Jalen Duren, Mark Williams and Walker Kessler have been overshadowed by other NBA rookies but all three look like home run picks. What have we seen so far?
Just three centers were selected in the first round of the 2022 NBA Draft. And while none of them are in the Rookie of the Year conversation, all three appear to have been extremely solid picks.
Here’s what we’ve seen so far from the latest crop of NBA rookie bigs:
Walker Kessler, Utah Jazz
Kessler was the last center drafted in the first round, selected by the Minnesota Timberwolves and then sent to the Utah Jazz and as part of the Rudy Gobert deal. He was a prolific shot-blocker and hyper-efficient finisher in college but there were big questions about how well those skills would translate to the NBA, driven by touch, size and timing rather than elite athletic tools.
So far, Kessler has held up remarkably well. He’s a regular fixture in the Jazz rotation, averaging 6.9 points, 6.7 rebounds and 1.9 blocks in just under 20 minutes per game, while shooting 70.3 percent from the floor.
Kessler has had plenty of opportunities to show his chops as a rim protector and opponents are shooting 11.7 percentage points worse than expected on shots within six feet of the basket when he’s the closest defender. That’s one of the best marks in the league among players who average at least 5.0 such shots defended per game and on par with elite defensive bigs like Jaren Jackson Jr., Nic Claxton and Kristaps Porzingis.
He’s looked much more mobile than implied by his pre-draft profile, capable of moving in space and making multiple rotations.
On offense, more than half his finished possessions have come off cuts or putbacks but his wide frame makes him an excellent screener and he has the solid hands to catch and finish in traffic.
And if you want an example of how good his touch has been, he’s shooting 70.6 percent within 10 feet of the basket and less than half of those makes have been dunks. He may not have the star potential of the other three but he’s going to be a very solid rotation big for a long time and it’s not hard to imagine him as a key piece on a championship contender.
Mark Williams, Charlotte Hornets
Williams has played by far the least of any of the three centers taken in the first round, with an ankle injury explaining at least some of his absence from the rotation. He’s appeared in just 12 games for a total of 164 minutes but showed some flashes over a nine-game stretch averaging double-digit minutes from Dec. 26 until he received a DNP-Coaches Decision in the Hornets’ most recent game.
Even in his limited minutes, we’ve seen flashes of his defensive upside. His length and quickness have allowed him to make highlight plays even when he’s out of position as his awareness catches up to his tools.

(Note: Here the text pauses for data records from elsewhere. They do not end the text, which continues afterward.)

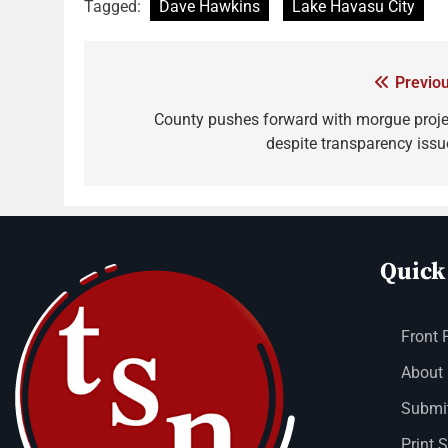
Tagged:
Dave Hawkins
Lake Havasu City
Previou
County pushes forward with morgue proje
despite transparency issu
Quick
Front 
About
Submit
Print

But we’ve also seen moments where his positioning and awareness are impeccable, rotating into tough situations and handling them like a savvy veteran.

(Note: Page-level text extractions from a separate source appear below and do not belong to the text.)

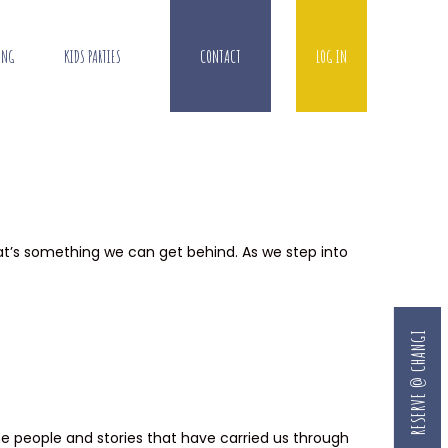
ING
KIDS PARTIES
CONTACT
LOG IN
that’s something we can get behind. As we step into
RESERVE @ CHANGI
he people and stories that have carried us through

On offense, Williams is almost completely limited to finishing off cuts, lobs and offensive rebounds at this point. It may be a while before he has much else to offer at that end of the floor but his size, quickness and catch-radius will make him a threat in the pick-and-roll and his defensive upside is probably worth investing in with as many developmental minutes as possible for the rebuilding Hornets.

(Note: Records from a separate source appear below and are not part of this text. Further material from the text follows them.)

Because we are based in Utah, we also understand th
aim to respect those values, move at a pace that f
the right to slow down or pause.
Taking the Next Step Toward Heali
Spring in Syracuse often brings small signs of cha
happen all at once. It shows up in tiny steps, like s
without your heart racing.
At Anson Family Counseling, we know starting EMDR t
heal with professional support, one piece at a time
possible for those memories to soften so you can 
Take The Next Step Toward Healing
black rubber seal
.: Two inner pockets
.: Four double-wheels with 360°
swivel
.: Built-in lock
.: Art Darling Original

Jalen Duren, Detroit Pistons
Duren was the first center off the board in the 2022 NBA Draft and he’s been a much bigger part of his team’s rotation than either of the other two — averaging 7.7 points, 8.5 rebounds and 1.0 assists in just under 25 minutes per game. At this point, he isn’t quite as developed a rim protector as Kessler. Still, he’s already figuring out how to use his immense physical tools to control the middle of the floor, including defending in space, switching onto the perimeter and tracking penetration.
On offense, he’s a dominating paint finisher although he still hasn’t stretched his range much beyond the restricted area — nearly two-thirds of his shots this season have been dunks. But even if it takes him a few years to really develop his shooting range of his work on the glass and his strength and vertical explosion in the pick-and-roll can make him a net-positive player on offense.
The next step for him is to continue developing his passing and awareness but he’s already shown signs of being able to find the open man on the short-roll and playmake from the elbows and the top of the key.
538’s RAPTOR metric estimates that Duren is already a positive defensive player as a rookie and his ceiling looks immense on that end. As he continues to add versatility to his offensive game and build pick-and-roll chemistry with Jaden Ivey and Cade Cunningham over the next year or two, he could really be a two-way star.